Abstract

AKT1 (V-akt murine thyoma viral oncogene homolog 1) is involved in intracellular signalling pathways postulated as of aetiological importance in schizophrenia. Markers in the AKT1 gene have also recently been associated with schizophrenia in two samples of European origin and in Japanese and Iranian samples. Aiming to replicate these findings, we examined ten SNPs spanning AKT1 in a UK case-control sample (schizophrenia cases n = 673, controls n = 716). These included all SNPs previously reported to be associated in European, Japanese and Iranian samples, alone or in haplotypes, as well as additional markers defined by the Haploview Tagger program (pair-wise tagging, minimum r 2 = 0.8, minor allele frequency = 0.02). We found no association with single markers (min p = 0.17). We found weak evidence for association ( p = 0.04) with a four marker haplotype reported as significant in the original positive European sample of Emamian et al. [Emamian, E.S., Hall, D., Birnbaum, M.J., Karayiorgou, M., Gogos, J.A., 2004. Convergent evidence for impaired AKT1-GSK3beta signaling in schizophrenia. Nat.
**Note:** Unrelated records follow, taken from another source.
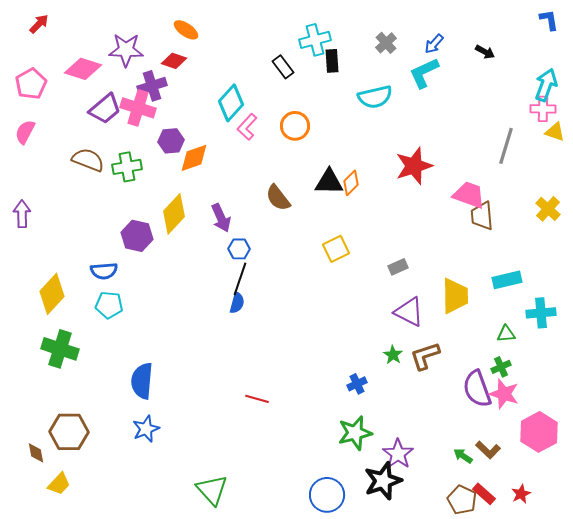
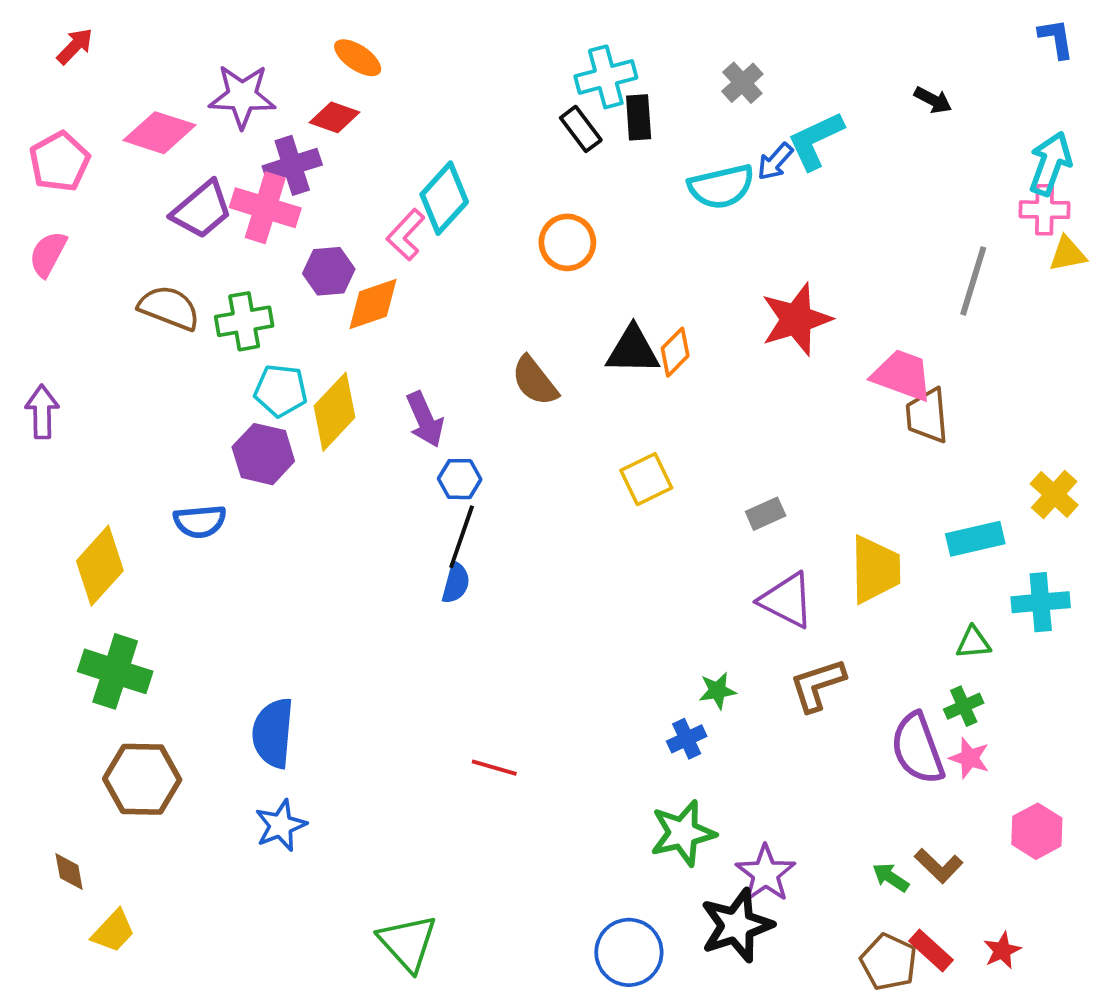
blue arrow: (434, 44) -> (775, 162), moved
black rectangle: (283, 67) -> (581, 129), moved
pink L-shape: (247, 127) -> (406, 235), moved
yellow triangle: (555, 132) -> (1068, 254), turned -30
yellow cross: (548, 209) -> (1054, 494), moved
cyan pentagon: (109, 305) -> (281, 391), moved
green star: (393, 355) -> (717, 691), moved, turned 30
pink star: (504, 394) -> (969, 758), size x0.7
brown hexagon: (69, 432) -> (142, 779), moved
pink hexagon: (539, 432) -> (1037, 831), size x0.7

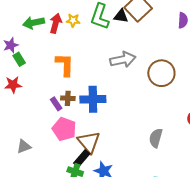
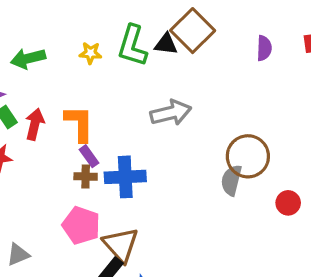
red arrow: (56, 23) -> (35, 124), moved
brown circle: (161, 73) -> (248, 156), moved
purple rectangle: (56, 104) -> (89, 156), moved
gray semicircle: (156, 138) -> (231, 180), moved

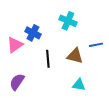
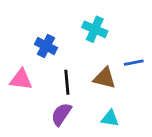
pink triangle: (15, 45) -> (21, 79), moved, turned 42
purple semicircle: (17, 82) -> (61, 114), moved

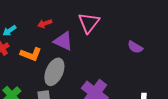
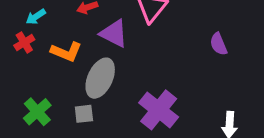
purple semicircle: (135, 47) -> (219, 44), turned 35

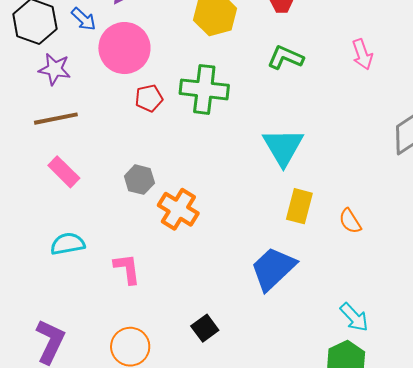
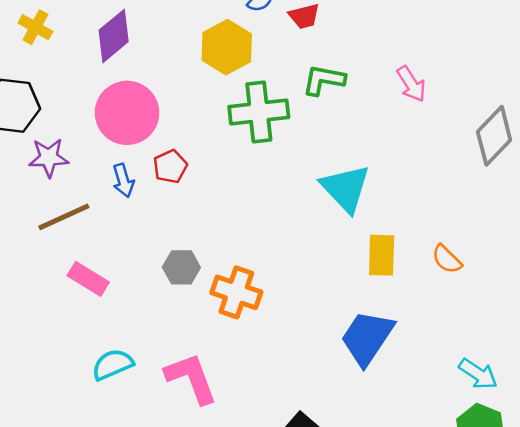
blue arrow: (84, 19) -> (123, 180), moved, turned 44
pink arrow: (362, 54) -> (411, 84), moved
green cross: (204, 89) -> (259, 112), moved
pink L-shape: (127, 269) -> (191, 378), size x1.4

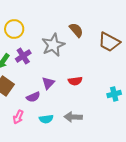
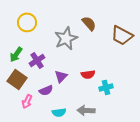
purple cross: (23, 56) -> (37, 60), moved
cyan cross: (114, 94) -> (106, 87), moved
pink arrow: (18, 117) -> (27, 101), moved

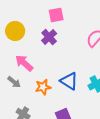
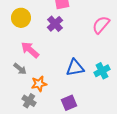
blue triangle: (69, 81) -> (75, 68), turned -42
orange star: (43, 87) -> (39, 84), moved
Genet. 36, 131–137] and also an overlapping three marker haplotype ( p = 0.016) that had previously been reported as significant in a Japanese sample. Nominal p-values for these haplotypes did not survive correction for multiple testing. Our study provides at best weak support for the hypothesis that AKT1 is a susceptibility gene for schizophrenia. Examination of our own data and those of other groups leads us to conclude that overall, the evidence for association of AKT1 as a susceptibility gene for schizophrenia is weakly positive, but not yet convincing.